Cunningham suggests going in multiple directions with your stair climber workouts in order to target different glute muscles. “You can do fat burning, HIIT style, Endurance, Stamina, Progressive climbing, lower body toning focused, and strength.”

Is there anything you should avoid when working out on a stair stepper?

“Stand tall—do not hunch over!” Cunningham says. “That causes pressure on your lower back and takes away from targeting your glutes and lower body like it should. Also, don’t go faster than you can build up speed over time. Finally, never get on it while it is moving; turn it on after you get on the machine.”

Allison echoes proper form when it comes to posture: “When using the stair climber, do not take the weight off your legs by leaning on the handrails. Apply only light pressure to balance yourself. Keep your shoulders back and look straight ahead.”

Both experts says to always consult your physician or a personal trainer/health coach before embarking on stair climber workouts, to make sure it is a good fit for your exercise routine.

According to Allison, the most common models of stair climber machines are below, with some outlined differences in features:

StairMaster Gauntlet 8 StepMill

StairMaster Free Climber 8

Precor Adaptive Motion Trainer (AMT)

What sort of programming is available on common stair climber models?

Allison says each machine has adjustable preset and customized programs, where you can enter your age and weight for accurate calorie expenditure estimates, target heart rates, or desired time frames.

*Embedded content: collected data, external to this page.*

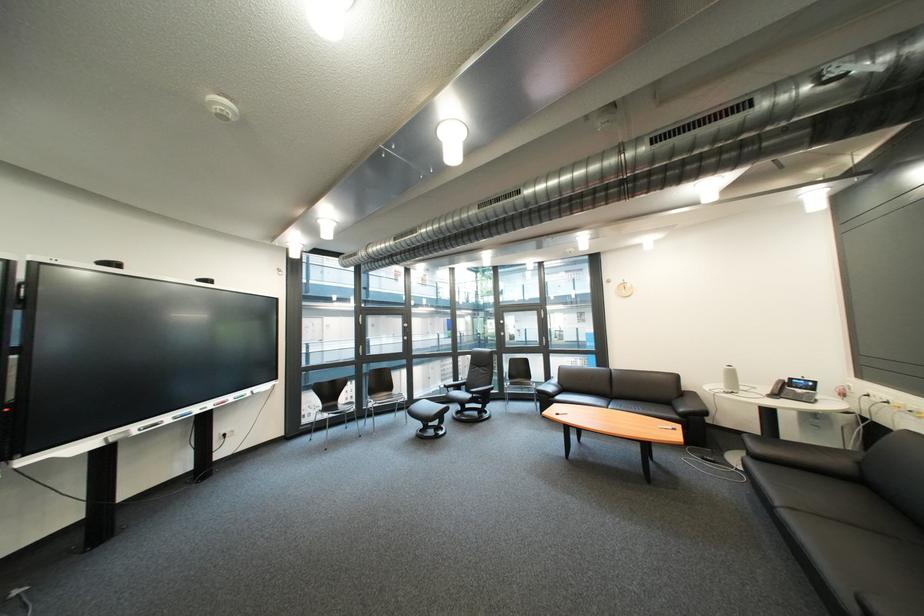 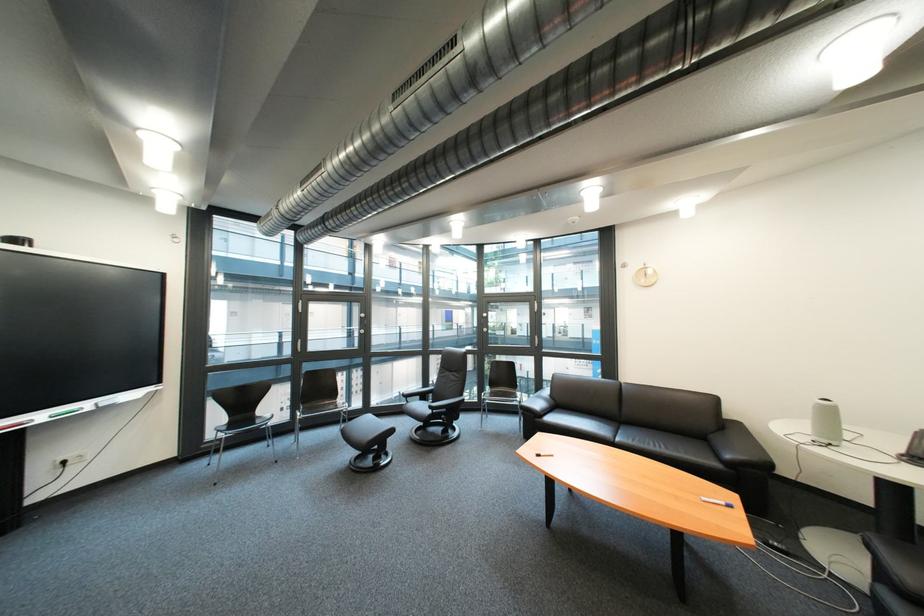 Find the pixel in the second image that matches (261,394) in the first image.

(101, 406) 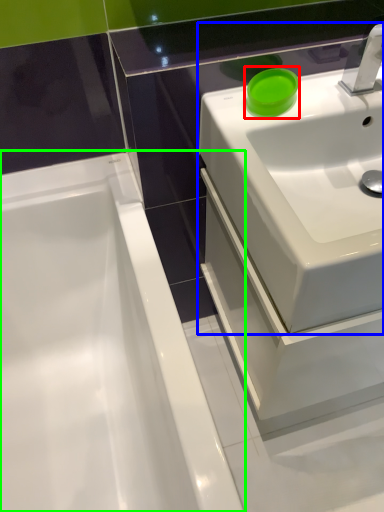 Question: Considering the real-world distances, which object is closest to teal (highlighted by a red box)? sink (highlighted by a blue box) or bathtub (highlighted by a green box).

Choices:
 (A) sink
 (B) bathtub

Answer: (A) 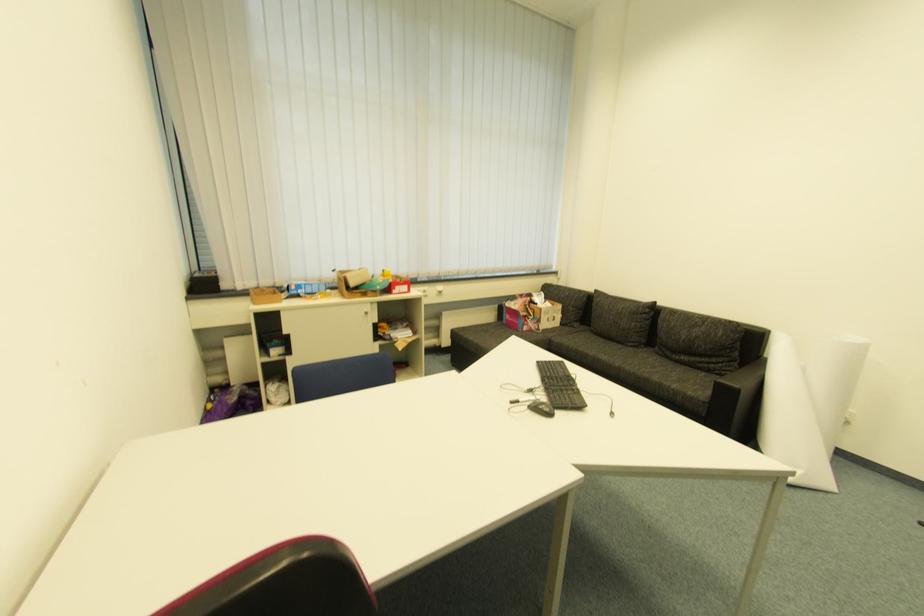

The Precor AMT has specific programs for weight loss, fat burning, manual or interval training, and the Free Climber includes 10 standard console programs (Quick Start, Fat Burner, Calorie Burner, Speed Intervals, Custom Intervals, Random Intervals, Heart Rate Intervals, Calorie Goal, and Heart Rate Zone Trainer) plus two fitness tests.

The Gauntlet model has the most comprehensive set of pre-programmed workouts. It offers 10 standard console programs (very similar to the Free Climber), several fitness tests, and a Landmark Challenge Program. “Users can climb well-known landmarks from around the world, like the Eiffel Tower, the Statue of Liberty and the Taj Mahal,” says Allison. It also provides adjustable programs ranging from manual—where you set the pace—to interval—where the machines automatically speed up and slow down based on a set time schedule.

What do all the buttons on a stair climber machine mean?

“The buttons allow you to safely start, stop or pause the machine, enter your age, weight, desired heart rate or heart rate zones, calorie burn, program, interval levels and time, adjust speed of the revolving staircase (StairMaster Gauntlet 8), resistance level and intensity of the StairMaster Free Climber 8 and Precor AMT),” notes Allison.